Goal of the exercise:
Transcribe exactly the lines from the one holding "100円ショップでの購入方法" to the end of the data below, including both of those lines and no others.

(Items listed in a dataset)
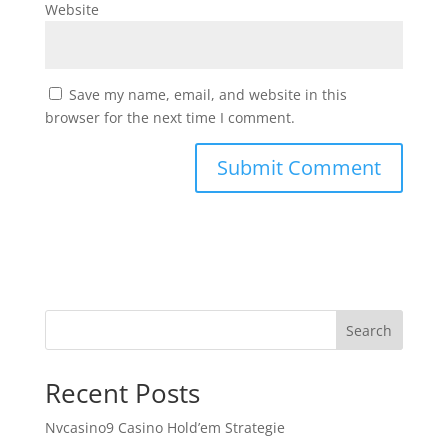
Website
Save my name, email, and website in this
browser for the next time I comment.
Search
Recent Posts
Nvcasino9 Casino Hold’em Strategie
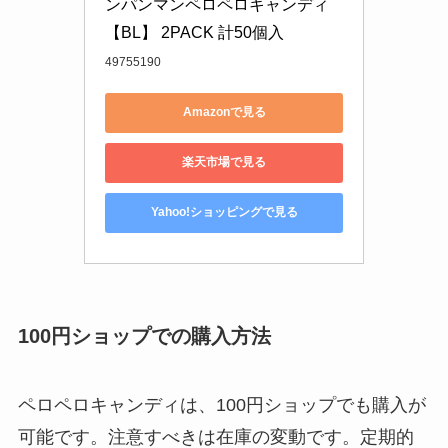
ンパンマンペロペロキャンディ 
【BL】 2PACK 計50個入
49755190
Amazonで見る
楽天市場で見る
Yahoo!ショッピングで見る
100円ショップでの購入方法
ペロペロキャンディは、100円ショップでも購入が
可能です。注意すべきは在庫の変動です。定期的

Result of this exercise:
100円ショップでの購入方法
ペロペロキャンディは、100円ショップでも購入が
可能です。注意すべきは在庫の変動です。定期的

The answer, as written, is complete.